- [EXERCISE PROMPT]:
Pull every line containing "Almagro" from the listing below.

□ □ □

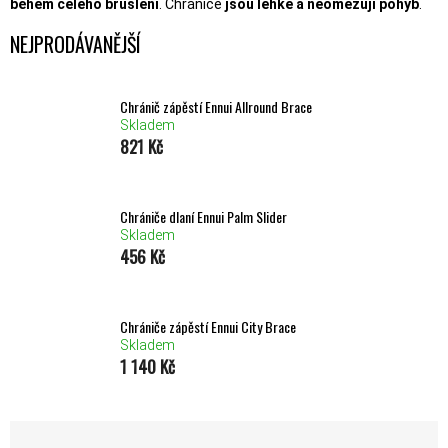
během celého bruslení
. Chrániče
jsou lehké a neomezují pohyb
.
NEJPRODÁVANĚJŠÍ
Chránič zápěstí Ennui Allround Brace
Skladem
821 Kč
Chrániče dlaní Ennui Palm Slider
Skladem
456 Kč
Chrániče zápěstí Ennui City Brace
Skladem
1 140 Kč
ŘAZENÍ PRODUKTŮ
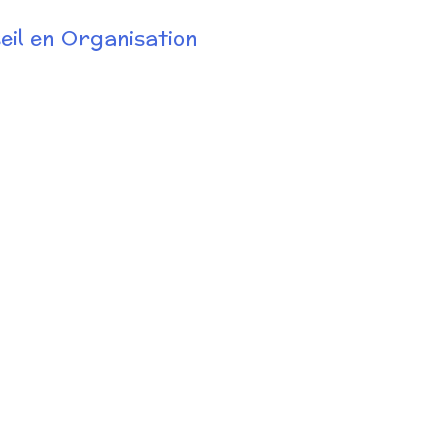
l en Organisation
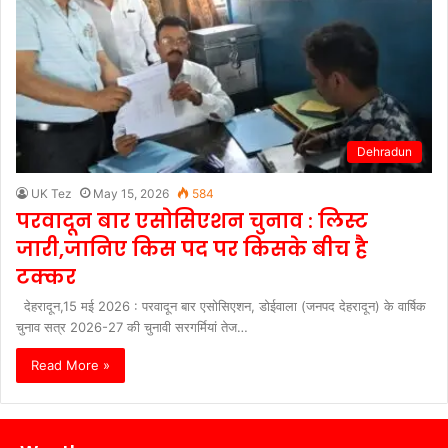
Dehradun
UK Tez
May 15, 2026
584
परवादून बार एसोसिएशन चुनाव : लिस्ट
जारी,जानिए किस पद पर किसके बीच है
टक्कर
देहरादून,15 मई 2026 : परवादून बार एसोसिएशन, डोईवाला (जनपद देहरादून) के वार्षिक
चुनाव सत्र 2026-27 की चुनावी सरगर्मियां तेज…
Read More »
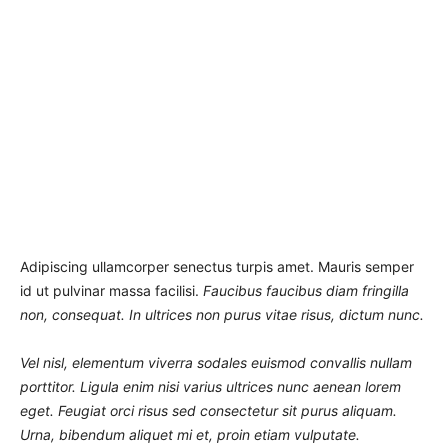
Adipiscing ullamcorper senectus turpis amet. Mauris semper
id ut pulvinar massa facilisi.
Faucibus faucibus diam fringilla
non, consequat. In ultrices non purus vitae risus, dictum nunc.
Vel nisl, elementum viverra sodales euismod convallis nullam
porttitor. Ligula enim nisi varius ultrices nunc aenean lorem
eget. Feugiat orci risus sed consectetur sit purus aliquam.
Urna, bibendum aliquet mi et, proin etiam vulputate.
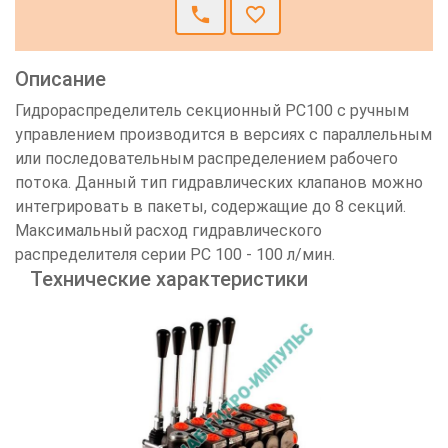
call
favorite_border
Описание
Гидрораспределитель секционный РС100 с ручным
управлением производится в версиях с параллельным
или последовательным распределением рабочего
потока. Данный тип гидравлических клапанов можно
интегрировать в пакеты, содержащие до 8 секций.
Максимальный расход гидравлического
распределителя серии РС 100 - 100 л/мин.
Технические характеристики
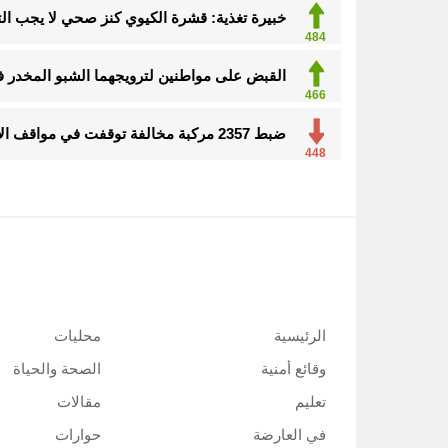
خبيرة تغذية: قشرة الكيوي كنز صحي لا يجب ال
484
القبض على مواطنين لترويجهما الشبو المخدر 
466
ضبط 2357 مركبة مخالفة توقفت في مواقف الأشخاص ذوي الإعاقة
448
الرئيسية
محليات
وقائع أمنية
الصحة والحياة
تعليم
مقالات
في العارضة
حوارات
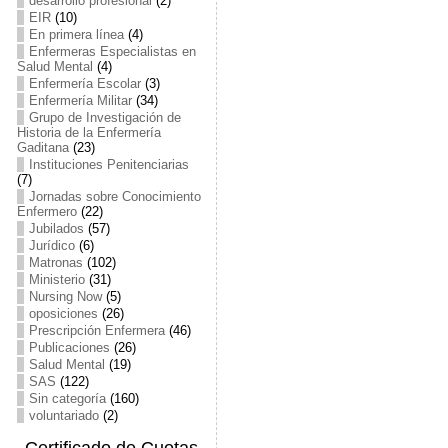
desarrollo profesional
(2)
EIR
(10)
En primera línea
(4)
Enfermeras Especialistas en
Salud Mental
(4)
Enfermería Escolar
(3)
Enfermería Militar
(34)
Grupo de Investigación de
Historia de la Enfermería
Gaditana
(23)
Instituciones Penitenciarias
(7)
Jornadas sobre Conocimiento
Enfermero
(22)
Jubilados
(57)
Jurídico
(6)
Matronas
(102)
Ministerio
(31)
Nursing Now
(5)
oposiciones
(26)
Prescripción Enfermera
(46)
Publicaciones
(26)
Salud Mental
(19)
SAS
(122)
Sin categoría
(160)
voluntariado
(2)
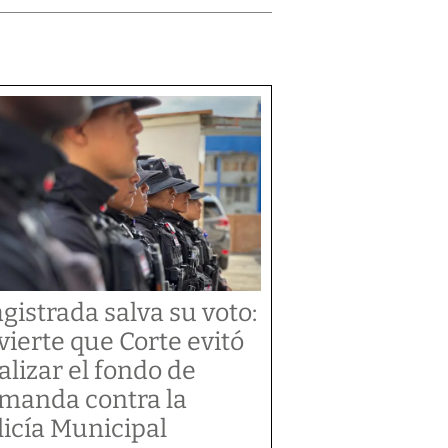
gistrada salva su voto:
vierte que Corte evitó
alizar el fondo de
manda contra la
licía Municipal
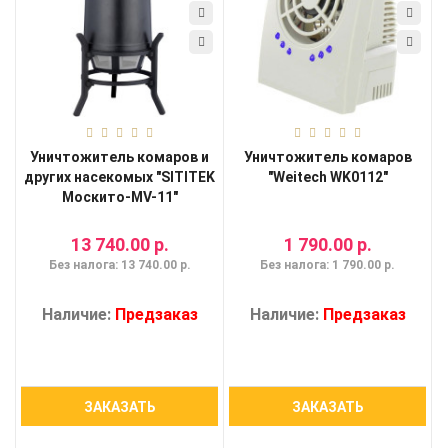
Уничтожитель комаров и
Уничтожитель комаров
других насекомых "SITITEK
"Weitech WK0112"
Москито-MV-11"
13 740.00 р.
1 790.00 р.
Без налога: 13 740.00 р.
Без налога: 1 790.00 р.
Наличие:
Предзаказ
Наличие:
Предзаказ
ЗАКАЗАТЬ
ЗАКАЗАТЬ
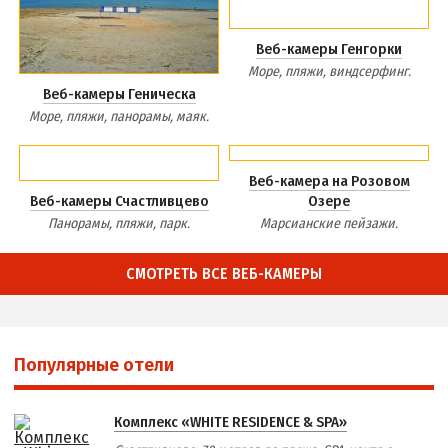
Веб-камеры Генгорки
Море, пляжи, виндсерфинг.
Веб-камеры Геническа
Море, пляжи, панорамы, маяк.
Веб-камера на Розовом
Веб-камеры Счастливцево
Озере
Панорамы, пляжи, парк.
Марсианские пейзажи.
СМОТРЕТЬ ВСЕ ВЕБ-КАМЕРЫ
Популярные отели
Комплекс «WHITE RESIDENCE & SPA»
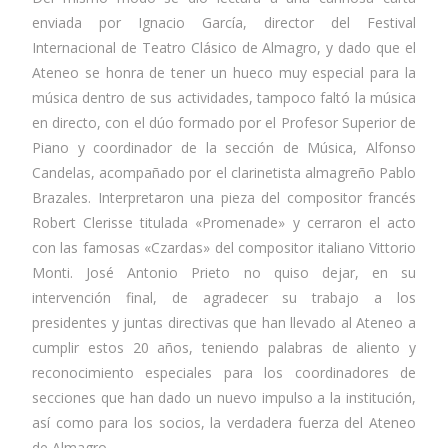
enviada por Ignacio García, director del Festival
Internacional de Teatro Clásico de Almagro, y dado que el
Ateneo se honra de tener un hueco muy especial para la
música dentro de sus actividades, tampoco faltó la música
en directo, con el dúo formado por el Profesor Superior de
Piano y coordinador de la sección de Música, Alfonso
Candelas, acompañado por el clarinetista almagreño Pablo
Brazales. Interpretaron una pieza del compositor francés
Robert Clerisse titulada «Promenade» y cerraron el acto
con las famosas «Czardas» del compositor italiano Vittorio
Monti. José Antonio Prieto no quiso dejar, en su
intervención final, de agradecer su trabajo a los
presidentes y juntas directivas que han llevado al Ateneo a
cumplir estos 20 años, teniendo palabras de aliento y
reconocimiento especiales para los coordinadores de
secciones que han dado un nuevo impulso a la institución,
así como para los socios, la verdadera fuerza del Ateneo
de Almagro.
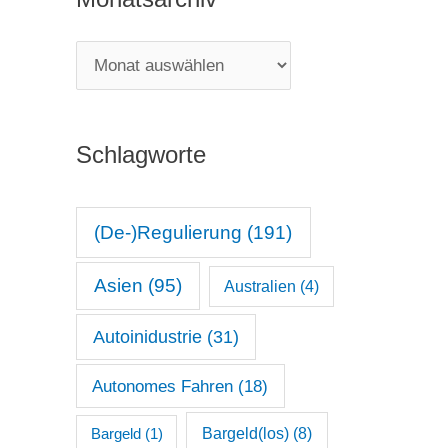
e
g
M
o
o
r
n
i
Schlagworte
a
e
t
n
s
(De-)Regulierung
(191)
a
Asien
(95)
Australien
(4)
r
c
Autoinidustrie
(31)
h
Autonomes Fahren
(18)
i
v
Bargeld(los)
(8)
Bargeld
(1)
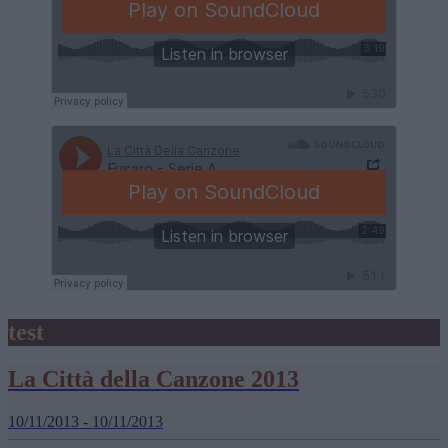
test
La Città della Canzone 2013
10/11/2013 - 10/11/2013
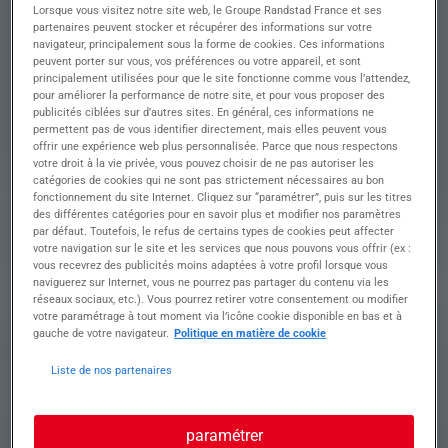
AVEC EXPERIENCE
Lorsque vous visitez notre site web, le Groupe Randstad France et ses
partenaires peuvent stocker et récupérer des informations sur votre
DANS LE BTP
navigateur, principalement sous la forme de cookies. Ces informations
peuvent porter sur vous, vos préférences ou votre appareil, et sont
principalement utilisées pour que le site fonctionne comme vous l’attendez,
pour améliorer la performance de notre site, et pour vous proposer des
publicités ciblées sur d’autres sites. En général, ces informations ne
Descriptif du poste : Êtes-vous prêt(e) à relever le
permettent pas de vous identifier directement, mais elles peuvent vous
offrir une expérience web plus personnalisée. Parce que nous respectons
défi passionnant d'ASSISTANT(E)
votre droit à la vie privée, vous pouvez choisir de ne pas autoriser les
ADMINISTRATIF(VE) BTP avec expérience dans
catégories de cookies qui ne sont pas strictement nécessaires au bon
le domaine.
fonctionnement du site Internet. Cliquez sur “paramétrer”, puis sur les titres
Rejoignez notre client pour gérer les aspects
des différentes catégories pour en savoir plus et modifier nos paramètres
administratifs et contribuer au bon
par défaut. Toutefois, le refus de certains types de cookies peut affecter
fonctionnement de leurs activités dans le BTP.
votre navigation sur le site et les services que nous pouvons vous offrir (ex :
vous recevrez des publicités moins adaptées à votre profil lorsque vous
• Assurer l'accueil téléphonique avec dynamisme
naviguerez sur Internet, vous ne pourrez pas partager du contenu via les
et efficacité
réseaux sociaux, etc.). Vous pourrez retirer votre consentement ou modifier
• Établir des devis et factures avec précision
votre paramétrage à tout moment via l’icône cookie disponible en bas et à
• Renseigner les clients et fournisseurs en
gauche de votre navigateur.
Politique en matière de cookie
fournissant des informations claires
• Prendre les rendez-vous avec les clients pour les
Liste de nos partenaires
interventions avec enthousiasme
• Préparer les plannings d'interventions en
veillant à l'organisation optimale des ressources
paramétrer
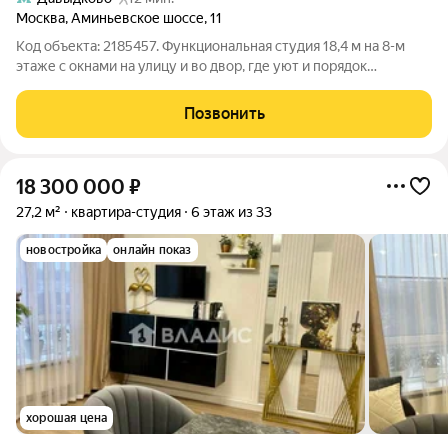
Москва
,
Аминьевское шоссе
,
11
Код объекта: 2185457. Функциональная студия 18,4 м на 8-м
этаже с окнами на улицу и во двор, где уют и порядок
сочетаются с городской динамикой. В квартире еще идет
капитальный ремонт, к концу июня будет готов полностью с
Позвонить
мебелью. Внутри продуманное
18 300 000
₽
27,2 м²
квартира-студия
6 этаж из 33
новостройка
онлайн показ
хорошая цена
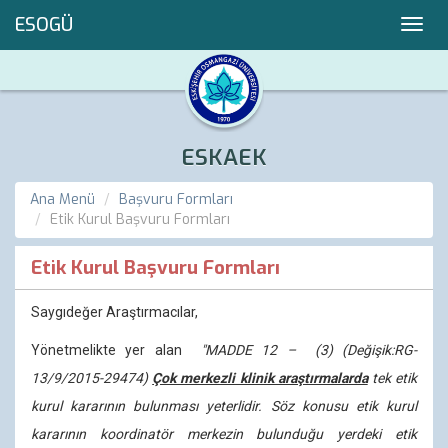
ESOGÜ
Toggl
navig
ESKAEK
Ana Menü
Başvuru Formları
Etik Kurul Başvuru Formları
Etik Kurul Başvuru Formları
Saygıdeğer Araştırmacılar,
Yönetmelikte yer alan
"MADDE 12 – (3) (Değişik:RG-
13/9/2015-29474)
Çok merkezli klinik araştırmalarda
tek etik
kurul kararının bulunması yeterlidir. Söz konusu etik kurul
kararının koordinatör merkezin bulunduğu yerdeki etik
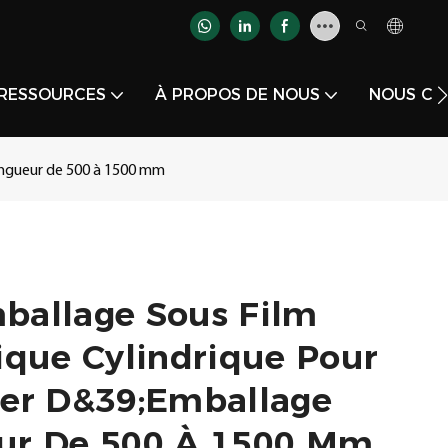
RESSOURCES
À PROPOS DE NOUS
NOUS CO
ongueur de 500 à 1500 mm
ballage Sous Film
ique Cylindrique Pour
ier D&39;emballage
ur De 500 À 1500 Mm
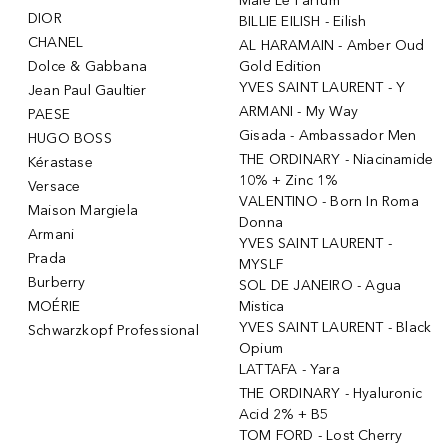
Male Le Parfum
DIOR
BILLIE EILISH - Eilish
CHANEL
AL HARAMAIN - Amber Oud
Dolce & Gabbana
Gold Edition
YVES SAINT LAURENT - Y
Jean Paul Gaultier
ARMANI - My Way
PAESE
Gisada - Ambassador Men
HUGO BOSS
THE ORDINARY - Niacinamide
Kérastase
10% + Zinc 1%
Versace
VALENTINO - Born In Roma
Maison Margiela
Donna
Armani
YVES SAINT LAURENT -
Prada
MYSLF
Burberry
SOL DE JANEIRO - Agua
MOÉRIE
Mistica
YVES SAINT LAURENT - Black
Schwarzkopf Professional
Opium
LATTAFA - Yara
THE ORDINARY - Hyaluronic
Acid 2% + B5
TOM FORD - Lost Cherry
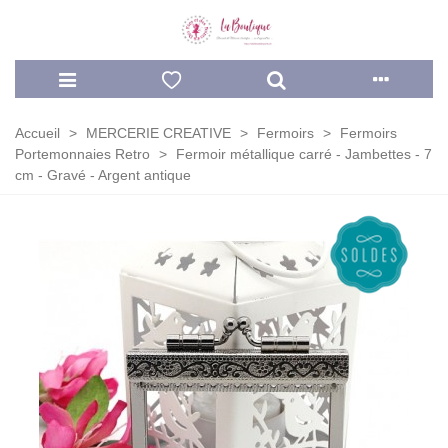
Accueil
>
MERCERIE CREATIVE
>
Fermoirs
>
Fermoirs
Portemonnaies Retro
>
Fermoir métallique carré - Jambettes - 7
cm - Gravé - Argent antique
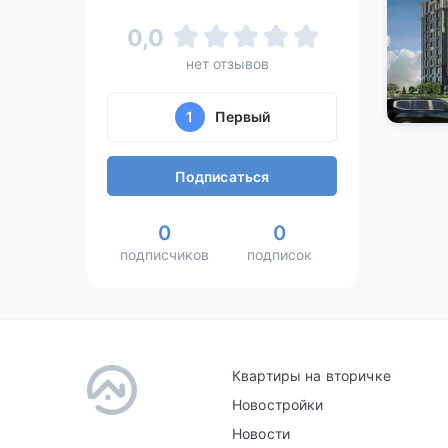
0,0
нет отзывов
1
Первый
Подписаться
0
0
подписчиков
подписок
Квартиры на вторичке
Новостройки
Новости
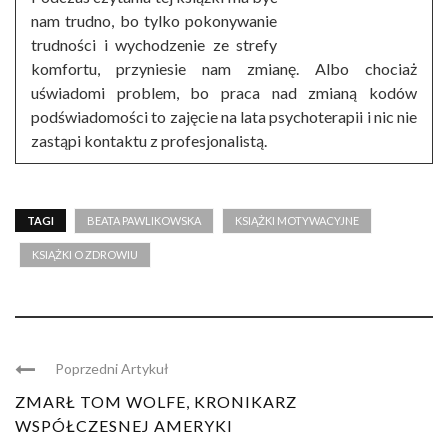
nam trudno, bo tylko pokonywanie
trudności i wychodzenie ze strefy
komfortu, przyniesie nam zmianę. Albo chociaż
uświadomi problem, bo praca nad zmianą kodów
podświadomości to zajęcie na lata psychoterapii i nic nie
zastąpi kontaktu z profesjonalistą.
TAGI
BEATA PAWLIKOWSKA
KSIĄŻKI MOTYWACYJNE
KSIĄŻKI O ZDROWIU
Poprzedni Artykuł
ZMARŁ TOM WOLFE, KRONIKARZ
WSPÓŁCZESNEJ AMERYKI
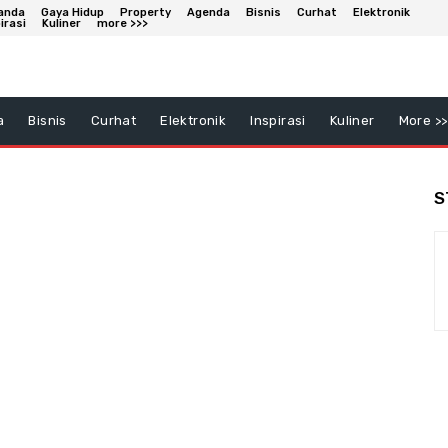
anda
Gaya Hidup
Property
Agenda
Bisnis
Curhat
Elektronik
irasi
Kuliner
more >>>
a
Bisnis
Curhat
Elektronik
Inspirasi
Kuliner
More >>
S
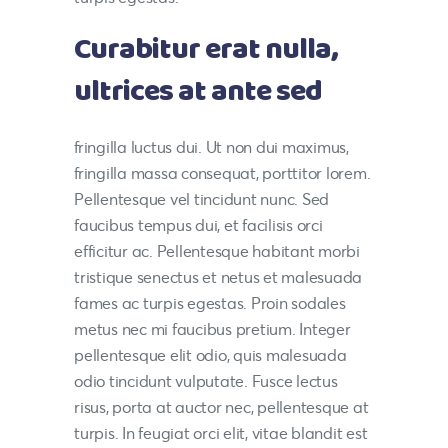
Curabitur erat nulla,
ultrices at ante sed
fringilla luctus dui. Ut non dui maximus,
fringilla massa consequat, porttitor lorem.
Pellentesque vel tincidunt nunc. Sed
faucibus tempus dui, et facilisis orci
efficitur ac. Pellentesque habitant morbi
tristique senectus et netus et malesuada
fames ac turpis egestas. Proin sodales
metus nec mi faucibus pretium. Integer
pellentesque elit odio, quis malesuada
odio tincidunt vulputate. Fusce lectus
risus, porta at auctor nec, pellentesque at
turpis. In feugiat orci elit, vitae blandit est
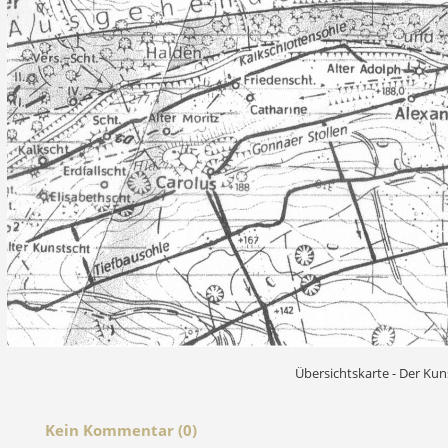
Übersichtskarte - Der Kun
Kein Kommentar (0)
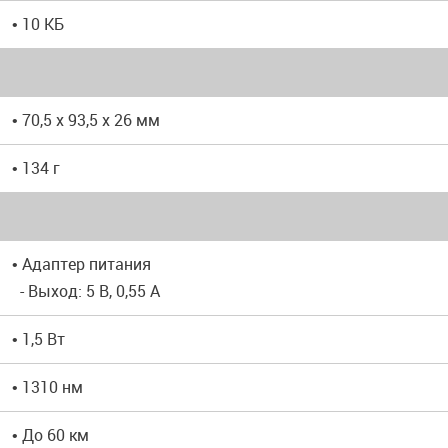
• 10 КБ
• 70,5 x 93,5 x 26 мм
• 134 г
• Адаптер питания
- Выход: 5 В, 0,55 А
• 1,5 Вт
• 1310 нм
• До 60 км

□ □ □

- [TASK RESULT]:
Internacional de Teatro Clásico de Almagro, y dado que el
de Almagro.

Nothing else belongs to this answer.